Correspondance à Abidjan, Bai Abouè
C’est un autre « déguerpissement », ces expulsions à grande échelle qui se multiplient à Abidjanet qui tournent au vinaigre. Samedi, de violents affrontements ont en effet opposé des centaines de vendeurs de moutons à des forces de police ivoiriennes qui ne s’attendaient pas à une si forte résistance en se rendant sur le site de l’abattoir de Port-bouët, situé à 1km de l’aéroport d’Abidjan, pour aider au délogement des récalcitrants informés de leur départ trois mois plus tôt, ont affirmé des agents du District d’Abidjan.
Quinze personnes ont été grièvement blessées dans ces affrontements et transportées d’urgence à l’hôpital. Au titre des biens matériels, des véhicules tout terrain ont été saccagés et incendiés dont certains appartenant à la police, les deux porte-chars stationnés à quelques mètres ont été également incendiés en même temps les deux pelles mécaniques affrétées pour l’opération de démantèlement. Pendant des heures, toutes les voies de desserte de Port-bouët ont été bloquées tandis que d’énormes champignons de fumée noire s’échappaient de plusieurs endroits de la commune. Un bus de la Société des Transports abidjanais (SOTRA) a même été pris pour cible par les manifestants qui l’ont caillassé.
Ces violences faisaient suite à la décision du nouveau ministre-gouverneur de reloger ledit parc à bétail à Adjamé, sur un espace qui n’est pas adapté puisqu’il était initialement destiné à accueillir la nouvelle gare routière moderne d’Abidjan.

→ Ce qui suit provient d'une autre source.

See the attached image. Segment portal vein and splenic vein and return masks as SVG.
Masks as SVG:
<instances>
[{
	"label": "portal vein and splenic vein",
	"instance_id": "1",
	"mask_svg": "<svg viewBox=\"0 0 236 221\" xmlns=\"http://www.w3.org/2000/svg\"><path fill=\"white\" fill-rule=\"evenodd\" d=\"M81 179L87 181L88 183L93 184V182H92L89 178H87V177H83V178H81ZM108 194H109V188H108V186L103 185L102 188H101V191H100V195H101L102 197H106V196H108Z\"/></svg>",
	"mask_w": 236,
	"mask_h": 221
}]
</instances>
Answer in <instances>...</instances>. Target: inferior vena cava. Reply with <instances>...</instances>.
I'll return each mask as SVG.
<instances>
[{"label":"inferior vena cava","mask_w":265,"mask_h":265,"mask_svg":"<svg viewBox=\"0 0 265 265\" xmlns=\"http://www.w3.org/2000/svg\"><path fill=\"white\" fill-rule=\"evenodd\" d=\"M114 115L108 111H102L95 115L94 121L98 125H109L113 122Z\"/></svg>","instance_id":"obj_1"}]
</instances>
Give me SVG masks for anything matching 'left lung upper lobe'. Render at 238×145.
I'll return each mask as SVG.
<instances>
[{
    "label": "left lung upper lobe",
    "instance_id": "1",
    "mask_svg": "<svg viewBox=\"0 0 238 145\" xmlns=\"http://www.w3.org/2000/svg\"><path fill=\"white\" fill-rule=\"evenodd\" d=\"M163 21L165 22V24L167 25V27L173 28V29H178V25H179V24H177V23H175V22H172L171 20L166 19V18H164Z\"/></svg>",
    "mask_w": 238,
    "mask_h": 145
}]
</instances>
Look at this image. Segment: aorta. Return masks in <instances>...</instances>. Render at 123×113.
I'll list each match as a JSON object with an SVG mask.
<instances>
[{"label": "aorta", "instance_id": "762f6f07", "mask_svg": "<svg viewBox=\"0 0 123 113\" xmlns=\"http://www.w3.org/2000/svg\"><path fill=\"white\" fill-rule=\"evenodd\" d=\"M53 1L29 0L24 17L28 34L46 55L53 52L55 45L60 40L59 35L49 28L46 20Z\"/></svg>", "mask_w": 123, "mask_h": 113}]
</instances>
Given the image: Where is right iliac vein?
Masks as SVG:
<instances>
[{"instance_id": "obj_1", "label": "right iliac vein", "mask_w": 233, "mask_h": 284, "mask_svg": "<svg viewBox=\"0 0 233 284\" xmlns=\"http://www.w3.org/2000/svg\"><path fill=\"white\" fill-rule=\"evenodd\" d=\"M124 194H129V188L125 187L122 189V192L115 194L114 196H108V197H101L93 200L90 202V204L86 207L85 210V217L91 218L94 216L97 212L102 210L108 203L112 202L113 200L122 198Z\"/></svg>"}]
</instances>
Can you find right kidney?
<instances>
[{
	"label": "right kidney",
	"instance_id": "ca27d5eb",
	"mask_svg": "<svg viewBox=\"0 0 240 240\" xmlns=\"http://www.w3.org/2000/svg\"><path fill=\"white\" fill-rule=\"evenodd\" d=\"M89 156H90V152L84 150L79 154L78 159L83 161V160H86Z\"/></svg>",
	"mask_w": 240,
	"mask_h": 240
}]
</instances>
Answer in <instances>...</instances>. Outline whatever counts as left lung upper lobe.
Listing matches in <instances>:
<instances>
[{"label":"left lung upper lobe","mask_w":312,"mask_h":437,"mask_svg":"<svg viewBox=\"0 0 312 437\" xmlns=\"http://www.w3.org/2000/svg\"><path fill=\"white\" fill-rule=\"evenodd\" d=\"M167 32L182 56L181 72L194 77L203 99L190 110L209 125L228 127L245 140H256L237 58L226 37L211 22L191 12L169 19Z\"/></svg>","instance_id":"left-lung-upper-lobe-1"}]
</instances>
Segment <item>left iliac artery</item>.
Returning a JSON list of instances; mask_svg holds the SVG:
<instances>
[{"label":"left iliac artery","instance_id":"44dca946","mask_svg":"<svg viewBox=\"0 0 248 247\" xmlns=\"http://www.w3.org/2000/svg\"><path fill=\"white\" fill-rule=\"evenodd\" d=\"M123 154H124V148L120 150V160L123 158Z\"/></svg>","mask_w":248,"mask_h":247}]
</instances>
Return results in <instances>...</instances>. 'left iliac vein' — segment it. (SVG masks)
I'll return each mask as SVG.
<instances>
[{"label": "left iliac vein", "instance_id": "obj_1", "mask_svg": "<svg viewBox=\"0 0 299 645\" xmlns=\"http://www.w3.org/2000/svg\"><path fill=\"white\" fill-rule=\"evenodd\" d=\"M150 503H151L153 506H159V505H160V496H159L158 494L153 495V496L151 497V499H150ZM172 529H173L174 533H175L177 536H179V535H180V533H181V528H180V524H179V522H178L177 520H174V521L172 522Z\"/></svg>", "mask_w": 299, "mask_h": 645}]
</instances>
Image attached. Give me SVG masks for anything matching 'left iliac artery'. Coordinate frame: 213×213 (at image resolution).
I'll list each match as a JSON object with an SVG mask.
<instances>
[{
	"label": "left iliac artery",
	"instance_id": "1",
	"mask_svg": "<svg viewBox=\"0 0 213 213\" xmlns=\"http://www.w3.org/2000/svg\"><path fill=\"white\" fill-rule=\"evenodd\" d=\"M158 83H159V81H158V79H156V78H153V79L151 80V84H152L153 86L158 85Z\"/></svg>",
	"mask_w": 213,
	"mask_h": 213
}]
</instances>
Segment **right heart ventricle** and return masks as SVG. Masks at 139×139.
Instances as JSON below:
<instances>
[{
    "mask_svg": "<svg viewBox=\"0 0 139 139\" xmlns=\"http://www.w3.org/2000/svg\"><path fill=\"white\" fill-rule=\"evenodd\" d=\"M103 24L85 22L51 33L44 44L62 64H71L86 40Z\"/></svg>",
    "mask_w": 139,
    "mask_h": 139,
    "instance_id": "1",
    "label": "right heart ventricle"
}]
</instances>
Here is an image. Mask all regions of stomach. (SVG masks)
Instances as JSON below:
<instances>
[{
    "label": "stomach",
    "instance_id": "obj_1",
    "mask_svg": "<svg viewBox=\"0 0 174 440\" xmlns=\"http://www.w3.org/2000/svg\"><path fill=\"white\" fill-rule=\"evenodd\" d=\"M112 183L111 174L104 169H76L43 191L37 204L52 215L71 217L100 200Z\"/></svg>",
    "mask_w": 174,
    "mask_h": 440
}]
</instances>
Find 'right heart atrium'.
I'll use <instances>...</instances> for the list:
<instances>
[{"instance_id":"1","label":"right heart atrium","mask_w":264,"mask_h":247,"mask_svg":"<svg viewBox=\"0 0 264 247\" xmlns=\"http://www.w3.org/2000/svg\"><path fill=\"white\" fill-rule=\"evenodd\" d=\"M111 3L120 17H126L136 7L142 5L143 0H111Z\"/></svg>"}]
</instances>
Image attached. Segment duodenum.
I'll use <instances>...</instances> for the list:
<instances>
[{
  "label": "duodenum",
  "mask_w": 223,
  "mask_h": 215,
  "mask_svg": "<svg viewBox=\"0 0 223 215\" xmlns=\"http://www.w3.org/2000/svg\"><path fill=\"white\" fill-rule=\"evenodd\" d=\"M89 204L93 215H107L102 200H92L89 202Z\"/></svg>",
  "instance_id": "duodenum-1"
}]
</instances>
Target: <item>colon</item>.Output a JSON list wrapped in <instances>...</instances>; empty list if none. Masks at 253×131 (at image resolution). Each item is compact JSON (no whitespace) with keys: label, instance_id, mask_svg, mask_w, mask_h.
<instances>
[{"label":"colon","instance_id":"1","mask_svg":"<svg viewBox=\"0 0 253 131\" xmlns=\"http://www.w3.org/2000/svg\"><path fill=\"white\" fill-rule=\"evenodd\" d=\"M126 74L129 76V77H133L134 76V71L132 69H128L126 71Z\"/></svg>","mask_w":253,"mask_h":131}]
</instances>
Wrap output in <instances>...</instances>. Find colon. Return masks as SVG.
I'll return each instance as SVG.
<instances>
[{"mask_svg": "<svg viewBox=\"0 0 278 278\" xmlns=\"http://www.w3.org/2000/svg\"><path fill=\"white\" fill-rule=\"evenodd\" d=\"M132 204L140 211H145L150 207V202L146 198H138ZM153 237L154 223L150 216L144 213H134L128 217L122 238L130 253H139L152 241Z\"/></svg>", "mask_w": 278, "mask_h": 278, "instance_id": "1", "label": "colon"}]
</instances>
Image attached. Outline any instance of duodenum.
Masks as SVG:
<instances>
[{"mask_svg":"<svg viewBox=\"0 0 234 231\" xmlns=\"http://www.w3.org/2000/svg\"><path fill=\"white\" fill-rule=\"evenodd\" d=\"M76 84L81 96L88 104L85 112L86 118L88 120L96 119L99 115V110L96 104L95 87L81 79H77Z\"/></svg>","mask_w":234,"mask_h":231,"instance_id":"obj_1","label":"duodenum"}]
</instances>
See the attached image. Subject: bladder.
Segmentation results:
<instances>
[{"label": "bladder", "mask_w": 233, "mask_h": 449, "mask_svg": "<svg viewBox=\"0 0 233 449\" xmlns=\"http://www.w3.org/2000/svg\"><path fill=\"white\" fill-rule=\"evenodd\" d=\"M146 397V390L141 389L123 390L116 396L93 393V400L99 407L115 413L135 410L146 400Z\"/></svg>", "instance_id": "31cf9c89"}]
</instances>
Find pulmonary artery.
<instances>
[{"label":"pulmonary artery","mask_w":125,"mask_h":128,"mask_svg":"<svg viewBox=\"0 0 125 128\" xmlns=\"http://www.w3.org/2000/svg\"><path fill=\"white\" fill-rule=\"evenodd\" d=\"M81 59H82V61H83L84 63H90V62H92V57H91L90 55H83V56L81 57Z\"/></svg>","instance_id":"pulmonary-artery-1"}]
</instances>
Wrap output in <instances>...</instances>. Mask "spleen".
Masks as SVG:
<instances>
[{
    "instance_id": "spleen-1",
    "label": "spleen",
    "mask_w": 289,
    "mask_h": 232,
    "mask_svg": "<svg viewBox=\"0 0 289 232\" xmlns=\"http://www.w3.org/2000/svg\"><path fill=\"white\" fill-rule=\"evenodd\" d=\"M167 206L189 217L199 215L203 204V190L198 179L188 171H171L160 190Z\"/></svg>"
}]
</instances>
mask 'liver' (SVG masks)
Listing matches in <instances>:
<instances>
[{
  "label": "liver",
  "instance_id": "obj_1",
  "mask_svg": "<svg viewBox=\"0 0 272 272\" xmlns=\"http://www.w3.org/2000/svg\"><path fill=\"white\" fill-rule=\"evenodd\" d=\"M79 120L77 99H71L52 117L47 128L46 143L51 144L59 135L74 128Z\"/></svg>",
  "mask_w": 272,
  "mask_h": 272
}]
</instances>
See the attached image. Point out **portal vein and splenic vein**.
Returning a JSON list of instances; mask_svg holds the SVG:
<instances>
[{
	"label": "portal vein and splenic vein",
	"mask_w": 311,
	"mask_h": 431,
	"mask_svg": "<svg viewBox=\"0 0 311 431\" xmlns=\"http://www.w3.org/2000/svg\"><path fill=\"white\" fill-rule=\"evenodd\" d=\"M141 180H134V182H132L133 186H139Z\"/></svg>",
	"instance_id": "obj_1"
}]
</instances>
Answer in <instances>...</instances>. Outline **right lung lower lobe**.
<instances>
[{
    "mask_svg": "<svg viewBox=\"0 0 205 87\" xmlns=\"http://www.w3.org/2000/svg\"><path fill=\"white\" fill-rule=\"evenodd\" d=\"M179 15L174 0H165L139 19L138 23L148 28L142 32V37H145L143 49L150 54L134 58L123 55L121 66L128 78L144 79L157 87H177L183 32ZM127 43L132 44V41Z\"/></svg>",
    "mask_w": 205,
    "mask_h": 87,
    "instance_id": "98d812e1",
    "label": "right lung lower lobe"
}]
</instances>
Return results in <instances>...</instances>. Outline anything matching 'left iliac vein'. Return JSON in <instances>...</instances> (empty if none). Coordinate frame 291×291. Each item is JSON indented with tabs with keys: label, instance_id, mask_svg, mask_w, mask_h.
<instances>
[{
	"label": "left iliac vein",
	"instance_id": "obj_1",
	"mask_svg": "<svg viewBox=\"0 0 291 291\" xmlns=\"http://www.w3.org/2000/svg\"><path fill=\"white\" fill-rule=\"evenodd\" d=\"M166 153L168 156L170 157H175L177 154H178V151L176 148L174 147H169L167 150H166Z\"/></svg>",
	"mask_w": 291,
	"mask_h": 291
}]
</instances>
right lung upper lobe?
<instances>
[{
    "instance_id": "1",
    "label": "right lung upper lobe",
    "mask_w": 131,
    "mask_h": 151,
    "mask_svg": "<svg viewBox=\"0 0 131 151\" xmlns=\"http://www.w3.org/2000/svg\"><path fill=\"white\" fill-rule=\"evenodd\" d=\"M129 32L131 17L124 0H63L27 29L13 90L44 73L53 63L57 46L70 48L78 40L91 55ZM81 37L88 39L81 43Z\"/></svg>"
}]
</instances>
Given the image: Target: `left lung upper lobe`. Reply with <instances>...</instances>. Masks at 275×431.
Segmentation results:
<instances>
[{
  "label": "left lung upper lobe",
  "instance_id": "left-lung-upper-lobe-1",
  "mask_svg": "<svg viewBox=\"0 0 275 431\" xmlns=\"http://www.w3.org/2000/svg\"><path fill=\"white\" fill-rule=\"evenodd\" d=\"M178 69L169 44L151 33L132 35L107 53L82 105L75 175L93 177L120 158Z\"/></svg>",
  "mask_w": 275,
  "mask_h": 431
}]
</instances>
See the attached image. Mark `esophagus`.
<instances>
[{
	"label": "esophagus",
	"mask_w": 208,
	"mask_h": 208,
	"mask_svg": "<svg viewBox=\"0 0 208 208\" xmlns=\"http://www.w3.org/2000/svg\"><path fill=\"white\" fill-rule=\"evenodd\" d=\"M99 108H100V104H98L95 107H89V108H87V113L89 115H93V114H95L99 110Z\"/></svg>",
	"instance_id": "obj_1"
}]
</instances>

Le district autonome d’Abidjan a sévèrement condamné ces violences et promis de prendre les mesures nécessaires pour que justice soit rendue, a indiqué le service de communication dans une note envoyée à la presse. En revanche, le président de l’Union régionale des sociétés coopératives des marchands de bétail d’Abidjan (URSCMABA), Coulibaly Mory a précisé que les opérateurs économiques de la filière bétail-viande ‘’n’ont rien à voir ni de près’’ avec ces violences qui ont provoqué plusieurs autres dégradations en cours d’identification. « Nous n’étions pas informés de la présence d’un détachement de policiers à l’abattoir. Néanmoins, lorsque nous avons été informés qu’il y avait des risques d’affrontements avec des jeunes, le général Gaoussou Soumahoro et nous-mêmes sommes allés sur les lieux pour tenter de calmer les esprits », a indiqué Coulibaly Mory.
Les marchands de bétail en grève
Au lendemain de ces affrontements, le District d’Abidjan a réussi à déguerpir les sites visés, provoquant la destruction de plusieurs maisons construites à quelques mètres du parc à bétail. Cette opération intervient dans un contexte de tension matérialisé, jeudi, soit deux jours plus tôt, par l’exécution de la grève illimitée des marchands de bétail qui a complètement paralysé tous les services annexes de l’abattoir, notamment les services d’abattage, de commercialisation et de transformation.
À deux semaines de la Tabaski, cette grève pourrait paralyser la fête dite du sacrifice attendue par 42% de la population ivoirienne, puisque les vendeurs de bétail sont toujours opposés à leur relogement sur le site d’Adjamé d’une superficie de 15 hectares, mais « est trop exigu et ne disposant pas d’infrastructures nécessaires », aux yeux de Coulibaly Mory, le président des coopératives de vendeurs de bétail. Selon lui, ce site met aussi en danger la sécurité du bétail. Mais le ministre-gouverneur, comme à son habitude, ne compte pas laisser émouvoir.